Diversity Speaker Pickett Offers Insight to College Athletes

“The team is my Fraternity!”

This is what was said by Clyde Wilson Pickett for “Strategies of Surviving The Game.”

Pickett is a Louisville, Kentucky Native. When he attended the University of Kentucky, he majored in Agricultural Economics and is currently an educator at the Community College of Allegheny County. The aforementioned quote was said by one of Pickett’s coaches while he was in college, which meant that he couldn’t do extra-curricular activities or join a fraternity because his sport was the fraternity. He compared the life of an athlete to a conveyor belt which is very true.
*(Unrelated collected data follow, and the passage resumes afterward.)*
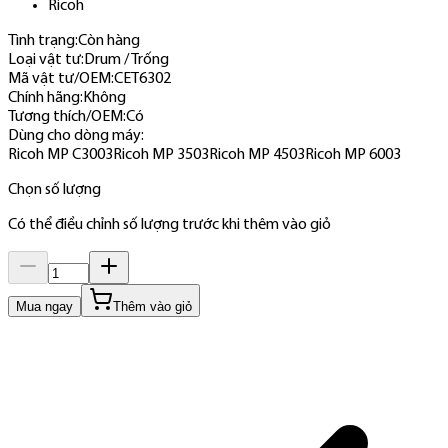
Ricoh
Tình trạng:
Còn hàng
Loại vật tư
:
Drum / Trống
Mã vật tư/OEM
:
CET6302
Chính hãng
:
Không
Tương thích/OEM
:
Có
Dùng cho dòng máy
:
Ricoh MP C3003
Ricoh MP 3503
Ricoh MP 4503
Ricoh MP 6003
Chọn số lượng
Có thể điều chỉnh số lượng trước khi thêm vào giỏ
Mua ngay
Thêm vào giỏ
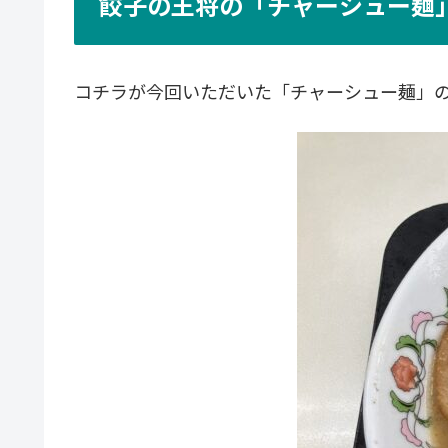
餃子の王将の「チャーシュー麺
コチラが今回いただいた「チャーシュー麺」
Athletes are stuck on one path, and that’s their sport. They don’t get the chance to be a normal student and participate in internships, attend performances, do community service, etc. They miss out on a lot due to their primary goal which is to become a Pro in their sport.

Pickett mentioned that when college athletes are asked “What do you want to be, what do you want to do?” Their most common answer is “I’m here to go to the league.” Pickett says that this is one of the worst reasons as to why college athletes became college athletes. He says it’s nothing wrong with dreaming big but it’s not very likely that every college athlete to makes it to the pro’s. For example only 44 college students and/or graduates are brought into the National Basketball Association (NBA) and only 33 are drafted for the National Hockey League (NHL) each year.

Even if a college athlete makes a career of their sport, what happens after they retire or get injured? The average age of a rookie ranges from 20-24. And the professional career of an athlete only lasts for 3-7 years. He also mentioned how most athletes fall into what he calls A.C.T.S. (Athletic Career Terminator Stress). He says; “At the end of the day, or at the end of it all, our careers are going to end as athletes….you’re gonna hang up your sneakers, your sticks, gloves, baseball, or whatever, at some point it’s all over. There’s stress that’s connected with that, if your entire development as a young person was determined by your involvement in athletics and it’s over, what does that leave for you?”

Most athletes have dreams of becoming a professional at their sport. But what happens if you’re not drafted into the pros and that last buzzer rings on your last college game, what do you do? You have to have a back- up plan, and not just depend on your sport to get you ahead in life. Overall, Pickett’s main point was not to put college athletes down, put to help make them think realistically about their futures, be smart, and always have a backup plan.